▶ Task inputs
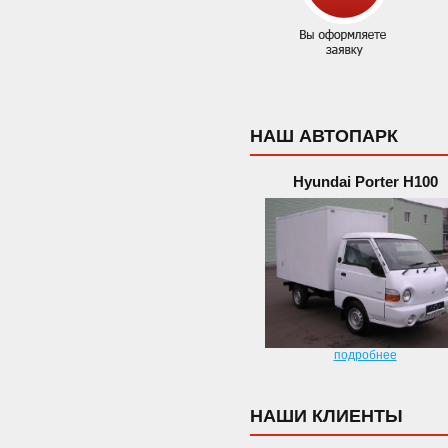
НАШ АВТОПАРК
Hyundai Porter H100
подробнее
НАШИ КЛИЕНТЫ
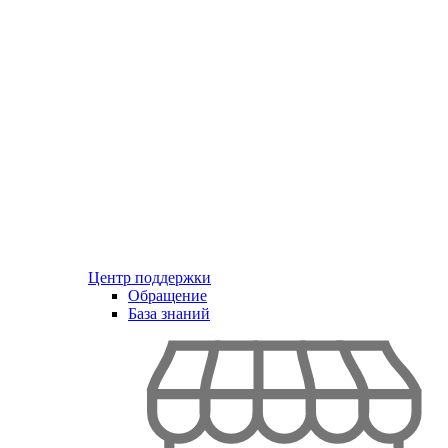
Центр поддержки
Обращение
База знаний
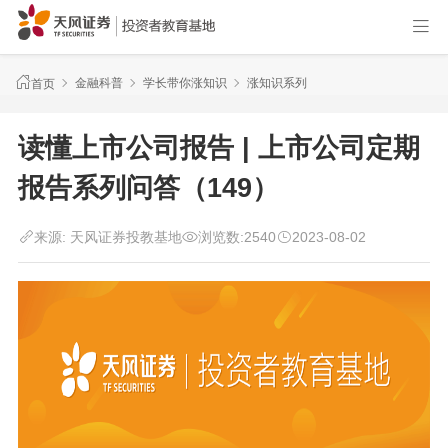
金融科普
学长带你涨知识
涨知识系列
首页
读懂上市公司报告 | 上市公司定期
报告系列问答（149）
来源:
天风证券投教基地
浏览数:
2540
2023-08-02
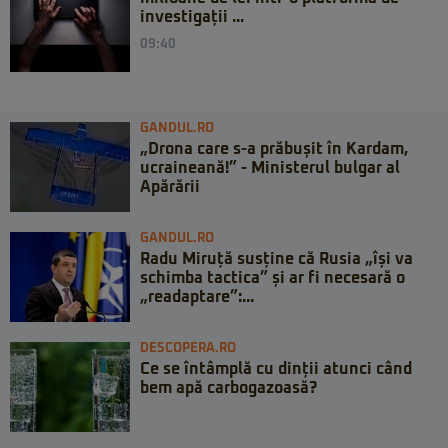
investigații ...
09:40
GANDUL.RO
„Drona care s-a prăbușit în Kardam,
ucraineană!” - Ministerul bulgar al
Apărării
GANDUL.RO
Radu Miruță susține că Rusia „își va
schimba tactica” și ar fi necesară o
„readaptare”:...
DESCOPERA.RO
Ce se întâmplă cu dinții atunci când
bem apă carbogazoasă?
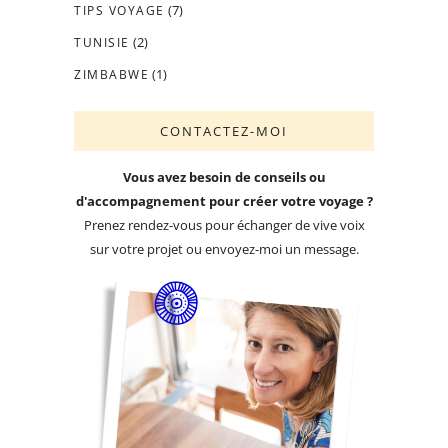
(7)
TIPS VOYAGE
(2)
TUNISIE
(1)
ZIMBABWE
CONTACTEZ-MOI
Vous avez besoin de conseils ou
d'accompagnement pour créer votre voyage ?
Prenez rendez-vous pour échanger de vive voix
sur votre projet ou envoyez-moi un message.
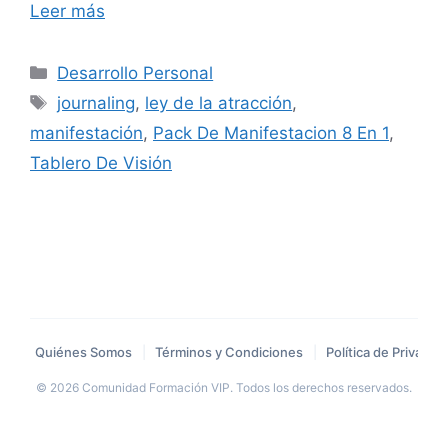
Leer más
Categorías
Desarrollo Personal
Etiquetas
journaling
,
ley de la atracción
,
manifestación
,
Pack De Manifestacion 8 En 1
,
Tablero De Visión
Quiénes Somos
|
Términos y Condiciones
|
Política de Privacid
© 2026 Comunidad Formación VIP. Todos los derechos reservados.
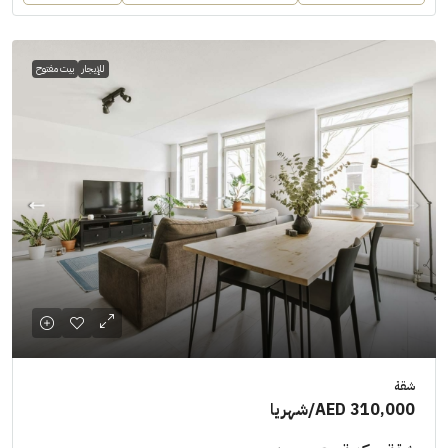
للإيجار
بيت مفتوح
شقة
AED 310,000
/شهريا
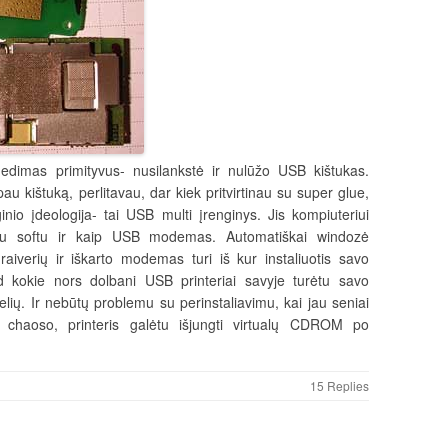
edimas primityvus- nusilankstė ir nulūžo USB kištukas.
au kištuką, perlitavau, dar kiek pritvirtinau su super glue,
inio įdeologija- tai USB multi įrenginys. Jis kompiuteriui
iu softu ir kaip USB modemas. Automatiškai windozė
aiverių ir iškarto modemas turi iš kur instaliuotis savo
ad kokie nors dolbani USB printeriai savyje turėtu savo
lių. Ir nebūtų problemu su perinstaliavimu, kai jau seniai
chaoso, printeris galėtu išjungti virtualų CDROM po
15 Replies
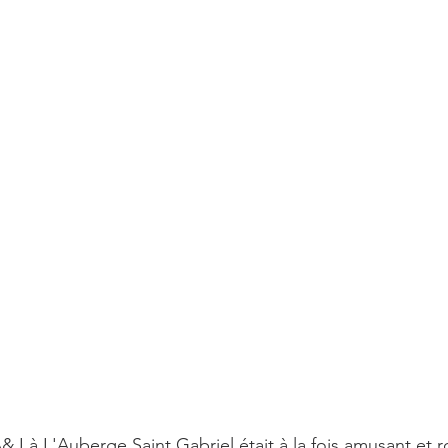
&J à L'Auberge Saint Gabriel était à la fois amusant et 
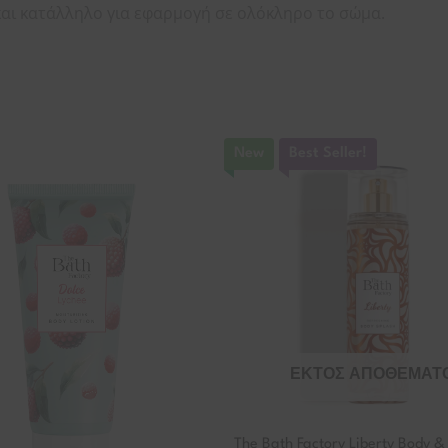
 και κατάλληλο για εφαρμογή σε ολόκληρο το σώμα.
New
Best Seller!
ΕΚΤΌΣ ΑΠΟΘΈΜΑΤ
The Bath Factory Liberty Body &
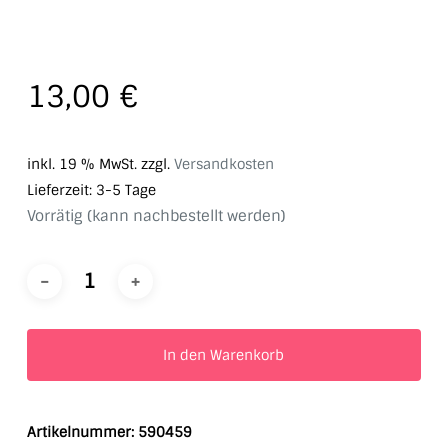
13,00
€
inkl. 19 % MwSt.
zzgl.
Versandkosten
Lieferzeit:
3-5 Tage
Vorrätig (kann nachbestellt werden)
In den Warenkorb
Artikelnummer:
590459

▶ Task brief
Among the records above, which lines hold the word "pour"? Copy each one.

▶ Answer area
d'accompagnement pour créer votre voyage ?
Prenez rendez-vous pour échanger de vive voix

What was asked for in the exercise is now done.